Possible javascript malware code injection

  • Resolved Fanaticweb

    (@fanaticweb)


    6 years, 9 months ago

    John,

    I received a security alert from my host stating the following:

    A few minutes ago, our antivirus scanner detected that a malicious file was uploaded to your webspace.

    /wp-content/uploads/backupbuddy_temp/j2o9barz4y/wpweb_redirection_404.sql

    When I checked with Sucuri.net, it flagged the site being infected with a Known javascript malware

    I understand that the main plugin BackupBuddy was performing an automated backup and stored the DB files in a temp folder but your file got flagged as being the one infected.

    Any input or feedback would be appreciated

Viewing 9 replies - 1 through 9 (of 9 total)
  • Plugin Author John Godley

    (@johnny5)

    6 years, 9 months ago

    The 404 log contains 404 requests to your site. If someone requests a URL that is associated with malware then it will be logged.
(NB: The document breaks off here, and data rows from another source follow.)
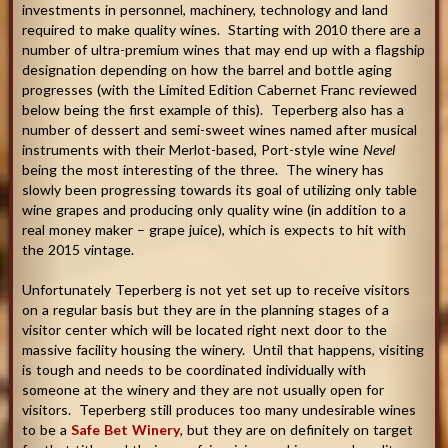
investments in personnel, machinery, technology and land
required to make quality wines. Starting with 2010 there are a
number of ultra-premium wines that may end up with a flagship
designation depending on how the barrel and bottle aging
progresses (with the Limited Edition Cabernet Franc reviewed
below being the first example of this). Teperberg also has a
number of dessert and semi-sweet wines named after musical
instruments with their Merlot-based, Port-style wine
Nevel
being the most interesting of the three. The winery has
slowly been progressing towards its goal of utilizing only table
wine grapes and producing only quality wine (in addition to a
real money maker – grape juice), which is expects to hit with
the 2015 vintage.
Unfortunately Teperberg is not yet set up to receive visitors
on a regular basis but they are in the planning stages of a
visitor center which will be located right next door to the
massive facility housing the winery. Until that happens, visiting
is tough and needs to be coordinated individually with
someone at the winery and they are not usually open for
visitors. Teperberg still produces too many undesirable wines
to be a
Safe Bet Winery
, but they are on definitely on target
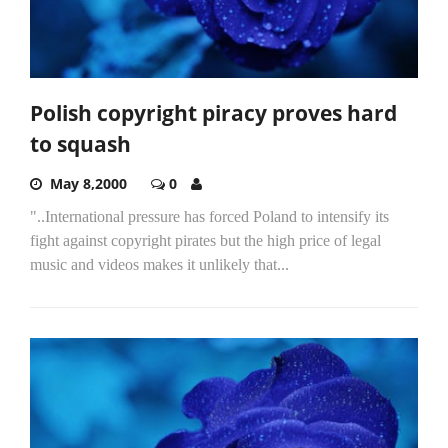
Polish copyright piracy proves hard
to squash
May 8,2000
0
"..International pressure has forced Poland to intensify its
fight against copyright pirates but the high price of legal
music and videos makes it unlikely that...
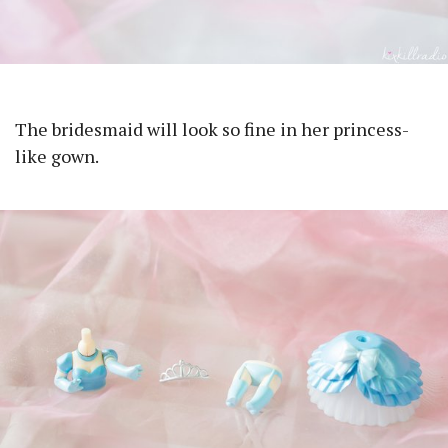
The bridesmaid will look so fine in her princess-
like gown.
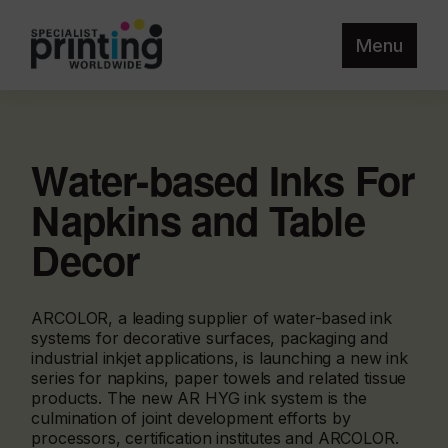
Menu
Water-based Inks For
Napkins and Table
Decor
ARCOLOR, a leading supplier of water-based ink
systems for decorative surfaces, packaging and
industrial inkjet applications, is launching a new ink
series for napkins, paper towels and related tissue
products. The new AR HYG ink system is the
culmination of joint development efforts by
processors, certification institutes and ARCOLOR.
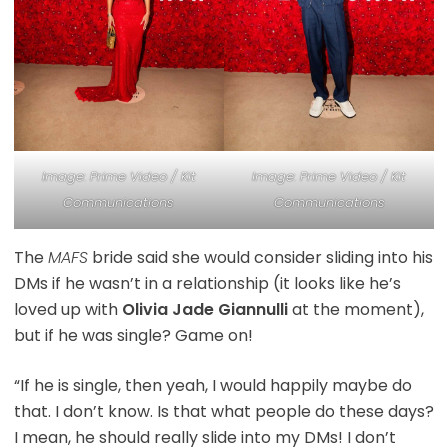
Image: Prime Video / Kit
Image: Prime Video / Kit
Communications
Communications
The
MAFS
bride said she would consider sliding into his
DMs if he wasn’t in a relationship (it looks like he’s
loved up with
Olivia Jade Giannulli
at the moment),
but if he was single? Game on!
“If he is single, then yeah, I would happily maybe do
that. I don’t know. Is that what people do these days?
I mean, he should really slide into my DMs! I don’t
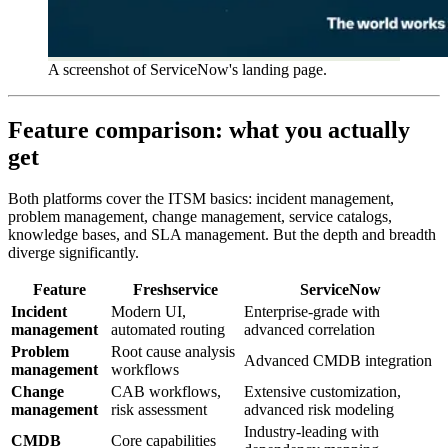
A screenshot of ServiceNow's landing page.
Feature comparison: what you actually
get
Both platforms cover the ITSM basics: incident management,
problem management, change management, service catalogs,
knowledge bases, and SLA management. But the depth and breadth
diverge significantly.
Feature
Freshservice
ServiceNow
Incident
Modern UI,
Enterprise-grade with
management
automated routing
advanced correlation
Problem
Root cause analysis
Advanced CMDB integration
management
workflows
Change
CAB workflows,
Extensive customization,
management
risk assessment
advanced risk modeling
Industry-leading with
CMDB
Core capabilities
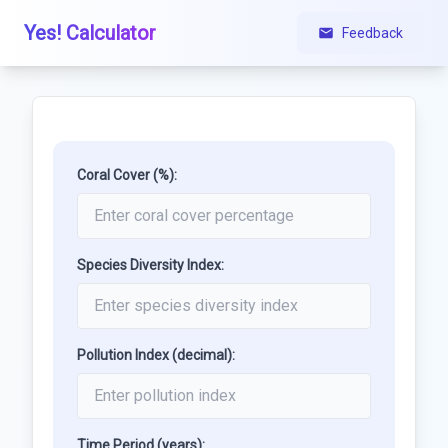
Yes! Calculator
Feedback
Coral Cover (%):
Species Diversity Index:
Pollution Index (decimal):
Time Period (years):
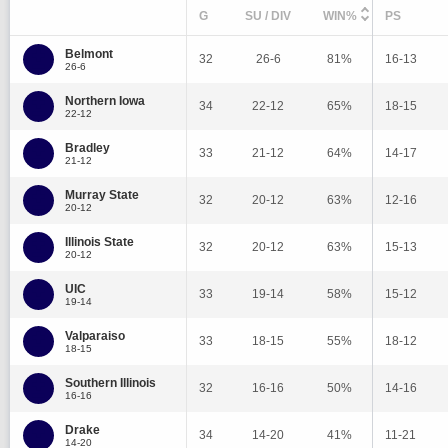
G
SU / DIV
WIN%
PS
Belmont
32
26-6
81%
16-13
26-6
Northern Iowa
34
22-12
65%
18-15
22-12
Bradley
33
21-12
64%
14-17
21-12
Murray State
32
20-12
63%
12-16
20-12
Illinois State
32
20-12
63%
15-13
20-12
UIC
33
19-14
58%
15-12
19-14
Valparaiso
33
18-15
55%
18-12
18-15
Southern Illinois
32
16-16
50%
14-16
16-16
Drake
34
14-20
41%
11-21
14-20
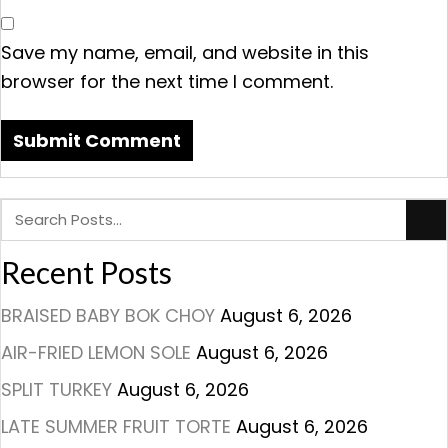
Save my name, email, and website in this
browser for the next time I comment.
Recent Posts
BRAISED BABY BOK CHOY
August 6, 2026
AIR-FRIED LEMON SOLE
August 6, 2026
SPLIT TURKEY
August 6, 2026
LATE SUMMER FRUIT TORTE
August 6, 2026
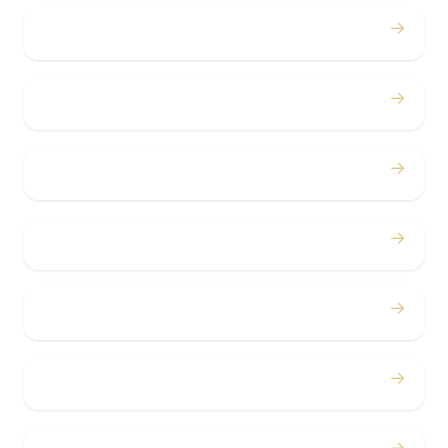
→
Weddings
→
Proms
→
Birthdays
→
Bachelor / Bachelorette
→
Concerts
→
Corporate
→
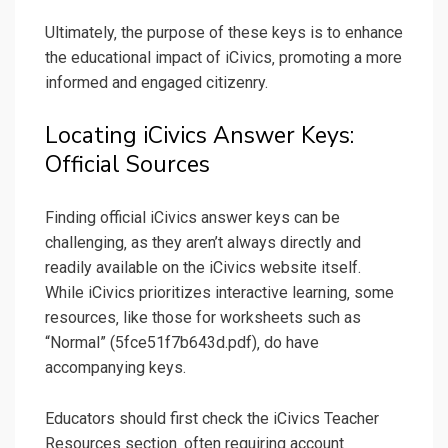
Ultimately‚ the purpose of these keys is to enhance
the educational impact of iCivics‚ promoting a more
informed and engaged citizenry.
Locating iCivics Answer Keys:
Official Sources
Finding official iCivics answer keys can be
challenging‚ as they aren’t always directly and
readily available on the iCivics website itself.
While iCivics prioritizes interactive learning‚ some
resources‚ like those for worksheets such as
“Normal” (5fce51f7b643d.pdf)‚ do have
accompanying keys.
Educators should first check the iCivics Teacher
Resources section‚ often requiring account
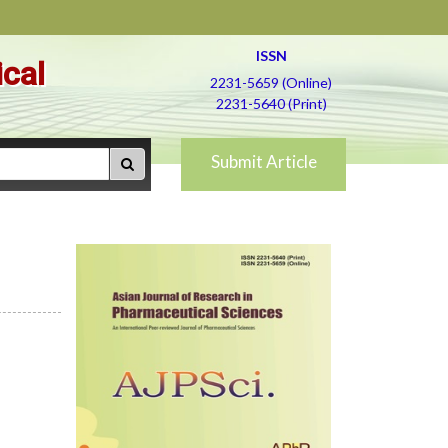
ISSN
ical
2231-5659 (Online)
2231-5640 (Print)
Submit Article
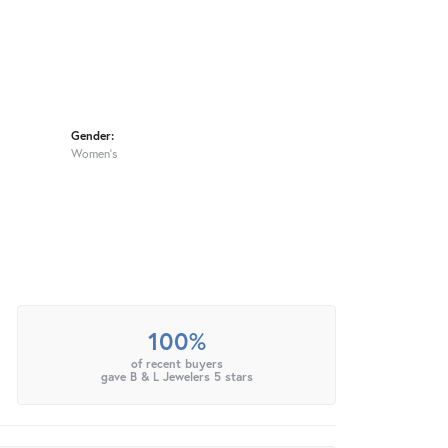
Gender:
Women's
100%
of recent buyers
gave B & L Jewelers 5 stars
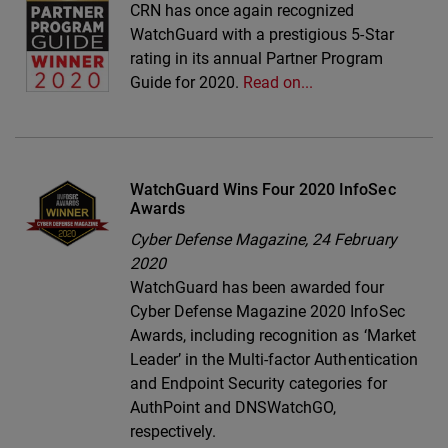
CRN has once again recognized
WatchGuard with a prestigious 5-Star
rating in its annual Partner Program
Guide for 2020.
Read on...
WatchGuard Wins Four 2020 InfoSec
Awards
Cyber Defense Magazine,
24 February
2020
WatchGuard has been awarded four
Cyber Defense Magazine 2020 InfoSec
Awards, including recognition as ‘Market
Leader’ in the Multi-factor Authentication
and Endpoint Security categories for
AuthPoint and DNSWatchGO,
respectively.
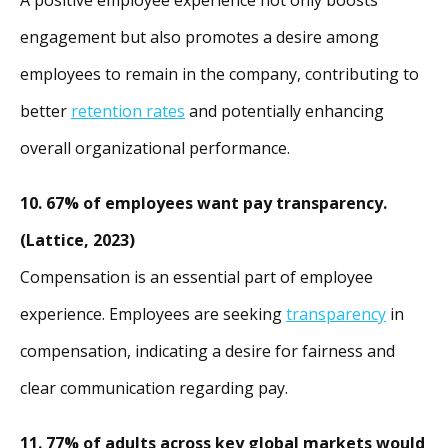
engagement but also promotes a desire among
employees to remain in the company, contributing to
better
retention rates
and potentially enhancing
overall organizational performance.
10. 67% of employees want pay transparency.
(Lattice, 2023)
Compensation is an essential part of employee
experience.
Employees are seeking
transparency
in
compensation, indicating a desire for fairness and
clear communication regarding pay.
11. 77% of adults across key global markets would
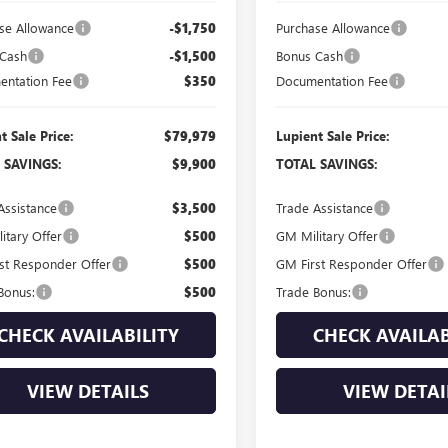
se Allowance
-$1,750
Purchase Allowance
 Cash
-$1,500
Bonus Cash
ntation Fee
$350
Documentation Fee
t Sale Price:
$79,979
Lupient Sale Price:
 SAVINGS:
$9,900
TOTAL SAVINGS:
Assistance
$3,500
Trade Assistance
itary Offer
$500
GM Military Offer
st Responder Offer
$500
GM First Responder Offer
Bonus:
$500
Trade Bonus:
CHECK AVAILABILITY
CHECK AVAILAB
VIEW DETAILS
VIEW DETAI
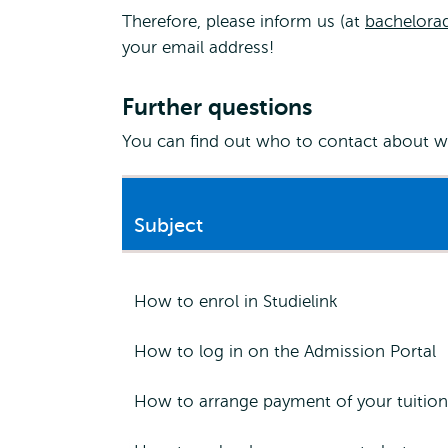
Therefore, please inform us (at
bachelora
your email address!
Further questions
You can find out who to contact about wh
Subject
How to enrol in Studielink
How to log in on the Admission Portal
How to arrange payment of your tuition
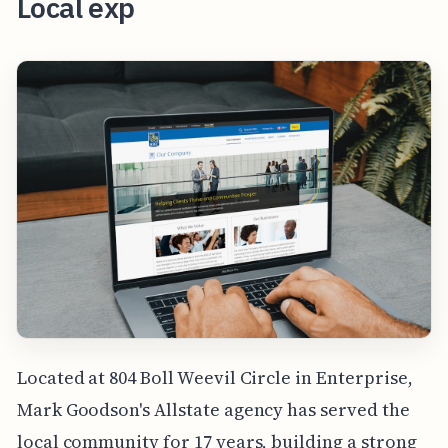
Local exp
Located at 804 Boll Weevil Circle in Enterprise,
Mark Goodson's Allstate agency has served the
local community for 17 years, building a strong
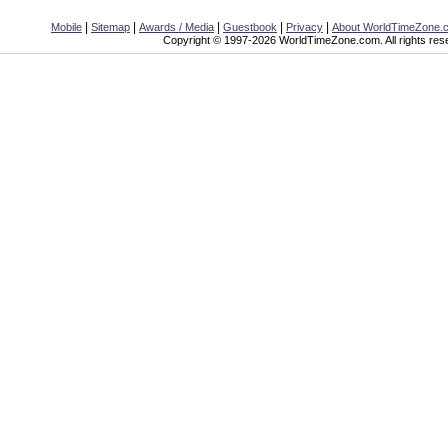
|
|
|
|
|
Mobile
Sitemap
Awards / Media
Guestbook
Privacy
About WorldTimeZone.
Copyright © 1997-2026 WorldTimeZone.com. All rights res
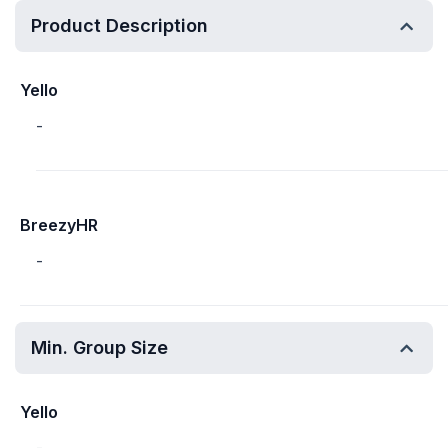
Product Description
Yello
-
BreezyHR
-
Min. Group Size
Yello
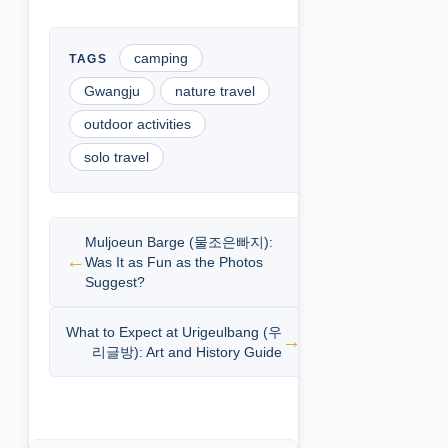
camping
Gwangju
nature travel
outdoor activities
solo travel
Muljoeun Barge (물조은빠지):
Was It as Fun as the Photos
Suggest?
What to Expect at Urigeulbang (우
리글방): Art and History Guide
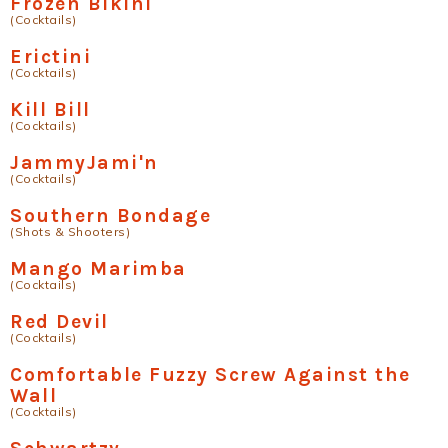
Frozen Bikini
(Cocktails)
Erictini
(Cocktails)
Kill Bill
(Cocktails)
JammyJami'n
(Cocktails)
Southern Bondage
(Shots & Shooters)
Mango Marimba
(Cocktails)
Red Devil
(Cocktails)
Comfortable Fuzzy Screw Against the
Wall
(Cocktails)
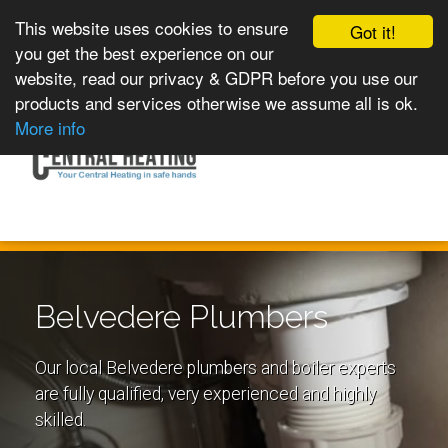
This website uses cookies to ensure
Got it!
you get the best experience on our
website, read our privacy & GDPR before you use our
products and services otherwise we assume all is ok.
Toggle
MENU
More info
navigation
Belvedere Plumbers
Our local Belvedere plumbers and boiler experts
are fully qualified, very experienced and highly
skilled.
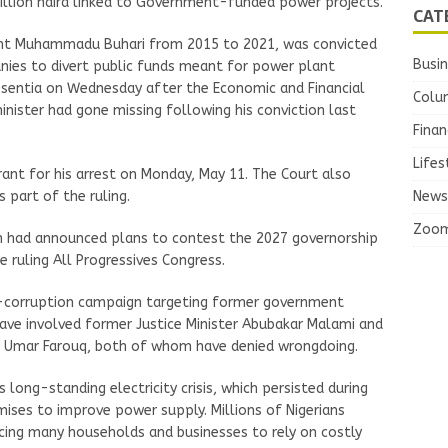
 billion naira linked to Government-funded power projects.
CAT
nt Muhammadu Buhari from 2015 to 2021, was convicted
Busi
anies to divert public funds meant for power plant
absentia on Wednesday after the Economic and Financial
Colu
nister had gone missing following his conviction last
Finan
Lifes
rrant for his arrest on Monday, May 11. The Court also
News
 part of the ruling.
Zoo
 had announced plans to contest the 2027 governorship
e ruling All Progressives Congress.
ti-corruption campaign targeting former government
 have involved former Justice Minister Abubakar Malami and
ya Umar Farouq, both of whom have denied wrongdoing.
 long-standing electricity crisis, which persisted during
es to improve power supply. Millions of Nigerians
cing many households and businesses to rely on costly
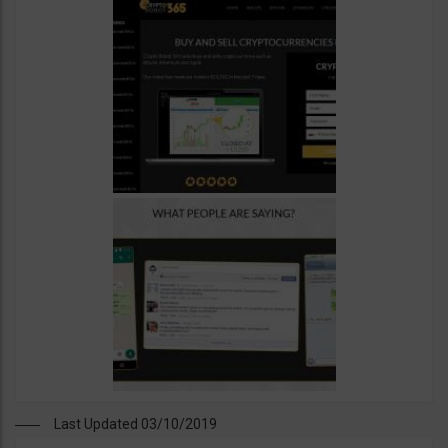
Last Updated 03/10/2019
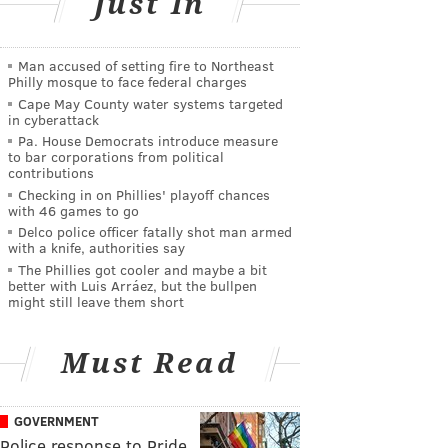
Just In
Man accused of setting fire to Northeast
Philly mosque to face federal charges
Cape May County water systems targeted
in cyberattack
Pa. House Democrats introduce measure
to bar corporations from political
contributions
Checking in on Phillies' playoff chances
with 46 games to go
Delco police officer fatally shot man armed
with a knife, authorities say
The Phillies got cooler and maybe a bit
better with Luis Arráez, but the bullpen
might still leave them short
Must Read
GOVERNMENT
Police response to Pride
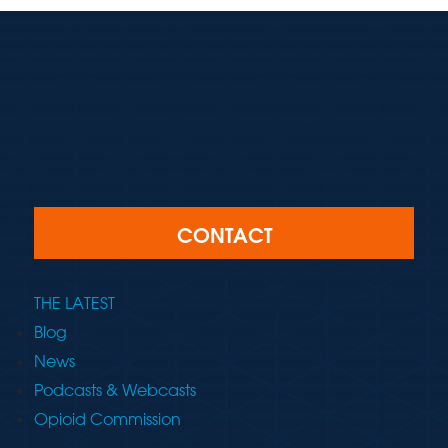
CONTACT
THE LATEST
Blog
News
Podcasts & Webcasts
Opioid Commission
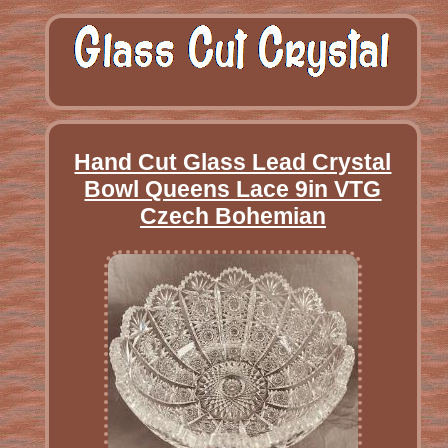
Hand Cut Glass Lead Crystal
Bowl Queens Lace 9in VTG
Czech Bohemian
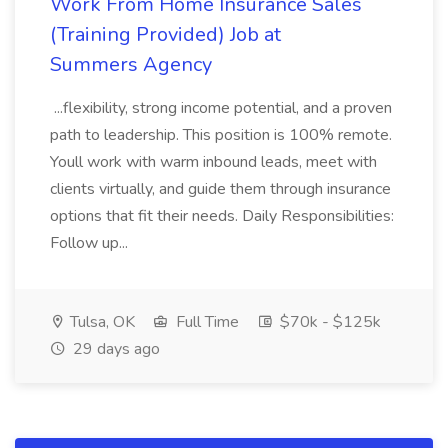
Work From Home Insurance Sales
(Training Provided) Job at
Summers Agency
...flexibility, strong income potential, and a proven
path to leadership. This position is 100% remote.
Youll work with warm inbound leads, meet with
clients virtually, and guide them through insurance
options that fit their needs. Daily Responsibilities:
Follow up...
Tulsa, OK
Full Time
$70k - $125k
29 days ago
This will appear in your backup file, which is then being falsely detected.

    Thread Starter Fanaticweb

    (@fanaticweb)

    6 years, 9 months ago

    I understand and makes sense, but why did Sucuri.net flag my site with a Known javascript malware? I doubt they can access and read those logs, meanwhile, I’m going to run this with the iThemes team, the developers of BackupBuddy, to get their feedback as well.

    I appreciate your prompt response.

    Plugin Author John Godley

    (@johnny5)

    6 years, 9 months ago

    Sucuri does register false positives, and the two reports may be unconnected. Given the information available there’s nothing else I can really say.

    Thread Starter Fanaticweb

    (@fanaticweb)

    6 years, 9 months ago

    I understand, I’m gonna run some tests and followup with the updates, thank you John.

    Thread Starter Fanaticweb

    (@fanaticweb)

    6 years, 9 months ago

    Just gonna add this here: every time I update the plugin, it fails, its the only one that fails, yet, when I refresh the page, the plugin update seems to have gone through.

    Any thoughts on this behavior?

    Plugin Author John Godley

    (@johnny5)

    6 years, 9 months ago

    Fails how? Refresh what page? Gone through what?

    Thread Starter Fanaticweb

    (@fanaticweb)

    6 years, 9 months ago

    Fails with the error “Failed to update” it displays some raw HTML code listing all the plugins on-board, so I ignore the error, refresh the page and try again, then the update goes through successfully, my gut feeling is a possible malware onboard and it’s affecting the behavior of your plugin for some reason.

    Plugin Author John Godley

    (@johnny5)

    6 years, 9 months ago

    Ok, so that message comes from WordPress during the update process. Redirection has no control over this, and it is not related to Redirection itself. Maybe you have some file permission problems.

    Why do you think it’s malware?

    I will assume your original report is no longer an issue now. For future malware issues it’s always better to go direct to the author. This means that if there is a problem it can be fixed before it becomes generally exploitable. If there isn’t a problem then you don’t cause undue alarm for others that may read the report in a public forum.

    Thread Starter Fanaticweb

    (@fanaticweb)

    6 years, 9 months ago

    Noted and agree, by all means, please go ahead and delete/remove this thread.

Viewing 9 replies - 1 through 9 (of 9 total)

The topic ‘Possible javascript malware code injection’ is closed to new replies.